Üçüncü öykü Ayşe Teyze'nin Yumurtaları. Çiftlikte yaşayan Ayşe Teyze'nin görevi çiftliğini korumaktır. Geçimini hayvanlarından sağlar. Üç günde bir yumurta ve sütünü satmaya şehre inen Ayşe Teyze ve onun yumurtalarının çocuklar üzerindeki etkisini okuyoruz.
Dördüncü öykü Anakedi'nin Yavruları. Hayvan sever beş kardeş deniz kenarında üç yavrusunu emziren bir kedi ile karşılaşırlar ve onları eve götürürler. Bu kediler ile yaşadıkları anlatılır.
"Acaba Anakedimize benzer fedakar insanlar var mıydı dünyada? Hiçbir şey beklemeden kendinden veren, zavallı yavrulara sahip çıkan insanlar..."
Beşinci öykü İnatçı Kardeşlerin Maceraları. Beş kardeşin erkekleri mucit işlerine meraklıdır ve beş kardeşin evine radyo gelmesiyle yaşanan maceralar anlatılır.
"Sevgili çocuklar, şaka karşılıklı olursa keyiflidir, gülmek insana güç verir, yaşam sevinci verir. Ama bunu aşırıya kaçırmak, örneğin karşımızdakinin kocaman burnuyla, kepçe kulaklarıyla alay etmek, arkadaşlarımızı küçük düşürmek çok yanlış ve ayıptır. Aynısı ya da benzeri bize yapılsa ne kadar üzüleceğinizi düşünür, kendinizi karşınızdakinin yerine koyarsanız o zaman alay etme duygularınızı bastırırsınız. Hani "eşek şakası" derler ya, işte bu türden şaka yapmamalıyız."
Altıncı öykü Nilüfer. Nilüfer, kızıl saçlı bir çocuktur. Ailesi geçim sıkıntısından dolayı köyden kente göç etmiştir. Bu ailenin şehirde yaşadıkları anlatılır.

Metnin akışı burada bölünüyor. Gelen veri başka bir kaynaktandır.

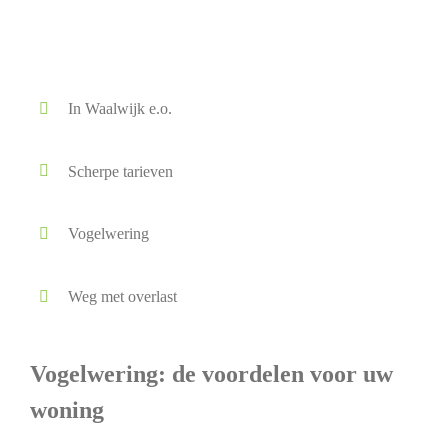
In Waalwijk e.o.
Scherpe tarieven
Vogelwering
Weg met overlast
Vogelwering: de voordelen voor uw
woning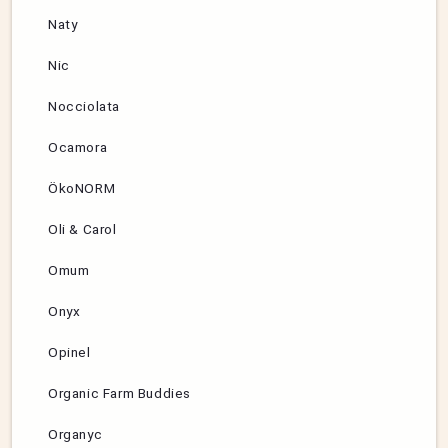
Naty
Nic
Nocciolata
Ocamora
ÖkoNORM
Oli & Carol
Omum
Onyx
Opinel
Organic Farm Buddies
Organyc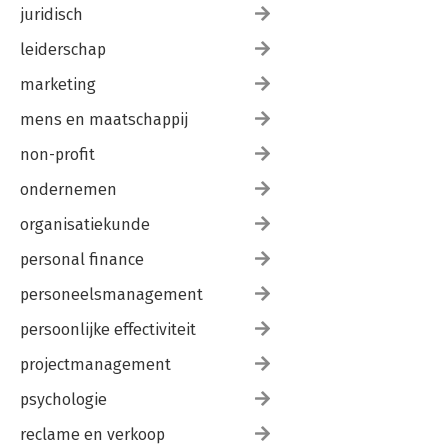
juridisch
leiderschap
marketing
mens en maatschappij
non-profit
ondernemen
organisatiekunde
personal finance
personeelsmanagement
persoonlijke effectiviteit
projectmanagement
psychologie
reclame en verkoop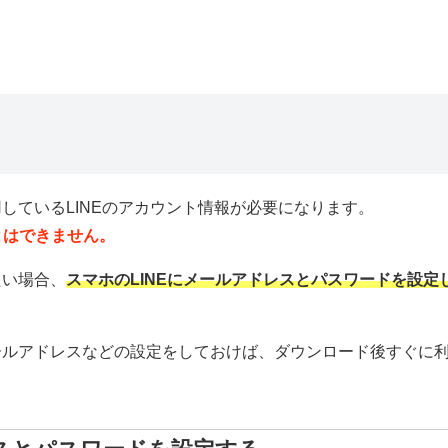
用しているLINEのアカウント情報が必要になります。
とはできません。
たい場合、
スマホのLINEにメールアドレスとパスワードを設定
メールアドレスなどの設定をしておけば、ダウンロード後すぐに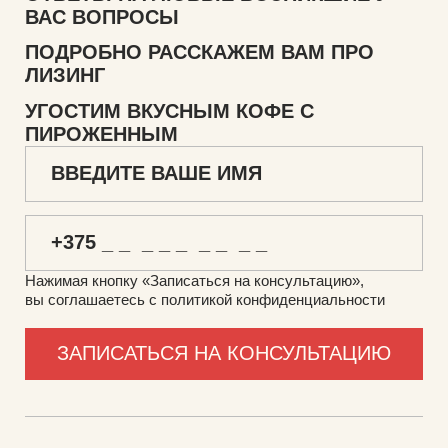
ВАС ВОПРОСЫ
ПОДРОБНО РАССКАЖЕМ ВАМ ПРО
ЛИЗИНГ
УГОСТИМ ВКУСНЫМ КОФЕ С
ПИРОЖЕННЫМ
Нажимая кнопку «Записаться на консультацию»,
вы соглашаетесь с политикой конфиденциальности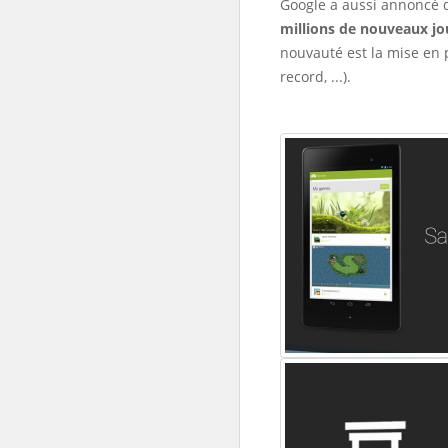
Google a aussi annoncé d
millions de nouveaux jo
nouvauté est la mise en
record, ...).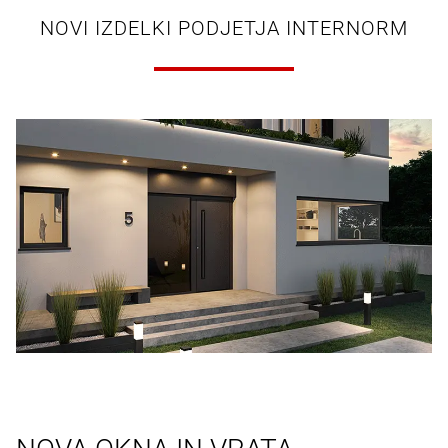
NOVI IZDELKI PODJETJA INTERNORM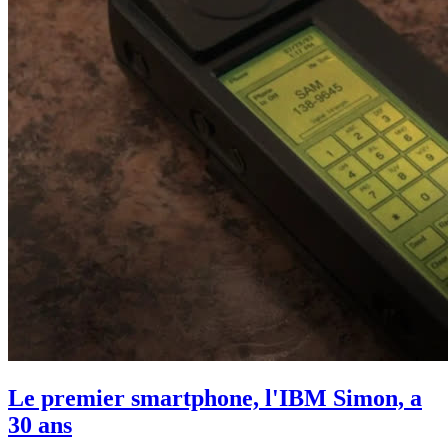
Le premier smartphone, l'IBM Simon, a
30 ans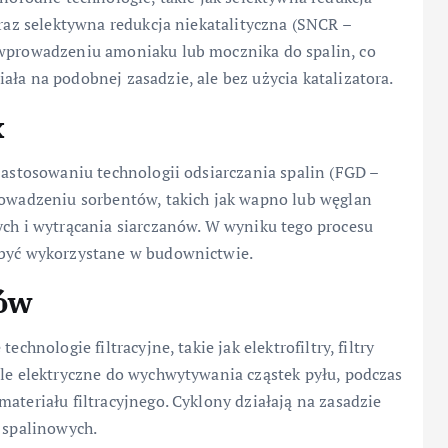
oraz selektywna redukcja niekatalityczna (SNCR –
 wprowadzeniu amoniaku lub mocznika do spalin, co
ała na podobnej zasadzie, ale bez użycia katalizatora.
x
 zastosowaniu technologii odsiarczania spalin (FGD –
prowadzeniu sorbentów, takich jak wapno lub węglan
ych i wytrącania siarczanów. W wyniku tego procesu
 być wykorzystane w budownictwie.
łów
chnologie filtracyjne, takie jak elektrofiltry, filtry
ole elektryczne do wychwytywania cząstek pyłu, podczas
ateriału filtracyjnego. Cyklony działają na zasadzie
w spalinowych.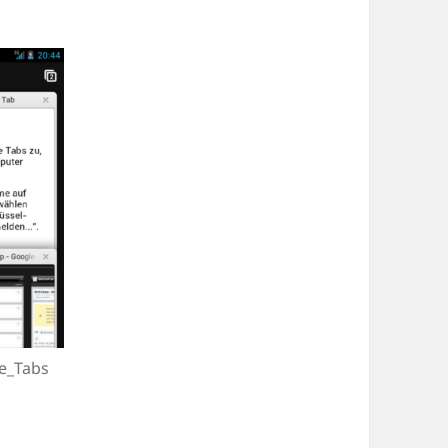
e_Tabs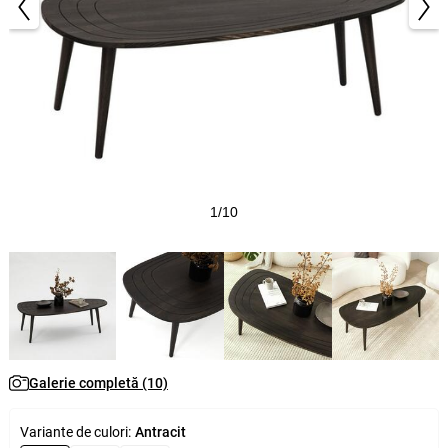
1/10
Galerie completă (10)
Variante de culori:
Antracit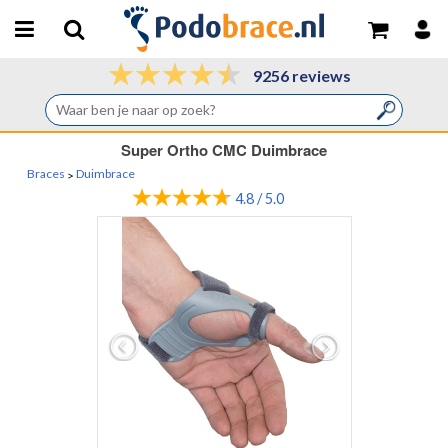
9256 reviews
Super Ortho CMC Duimbrace
Braces
Duimbrace
>
4.8 / 5.0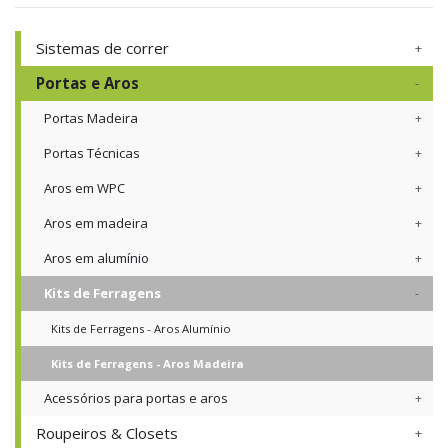
Sistemas de correr
Portas e Aros
Portas Madeira
Portas Técnicas
Aros em WPC
Aros em madeira
Aros em alumínio
Kits de Ferragens
Kits de Ferragens - Aros Alumínio
Kits de Ferragens - Aros Madeira
Acessórios para portas e aros
Roupeiros & Closets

Yedinci öykü Çocuk, Silah ve Bebek. Ahmet ve Ayşe geleneklere uygun bir şekilde evlenmişler ve Ahmet'in okulunun olduğu büyük şehre yerleşmişlerdir. İkiz bebekleri Efe ve Ece ile yaşadıkları anlatılır. (Burada kız ve erkek çocukların yetiştirilme tarzından bahsedilerek eleştiriliyor.)
Sekizinci öykü Aliye'nin Öyküsü. Zorunlu 8 yıllık eğitimini bitiren Aliye'nin meslek lisesine gitme isteği var. Ancak babasının ekonomik durumu iyi değildir. Aliye'nin azmini okuyoruz bu öyküde. Burada çocuk işçiliği, çocuk yaşta okulu bıraktırmayı, çocuk yaşta evliliği eleştiriyor.
Dokuzuncu öykü Ayakkabı Boyayan Çocuklar. Hatice ve Ahmet 5 çocuk ile köyden büyük kentte göç etmiştir. 3 çocuğu, erkek olanları ayakkabı boyacılığına , kızı ise mendil satmaya yollarlar. Diğer iki çocuk ise akraba evliliğinden dolayı engelli doğmuştur. 3 çocuğun otobüste Billur ile karşılaşmaları ile 3 çocuğun hayatı değişmiştir.
"Bazen bir rastlantı insanların tüm yaşamını değiştirebilir. Bu nedenle insan hiçbir zaman umutsuzluğa kapılmamalıdır."
Son öykü ise Hacı Mustafa Efendi. Hacı Mustafa Efendi, bir Osmanlı Paşası, dindar ve 4 karısı olan biri. Onların ve iki çocuklarının yaşadıkları anlatılır.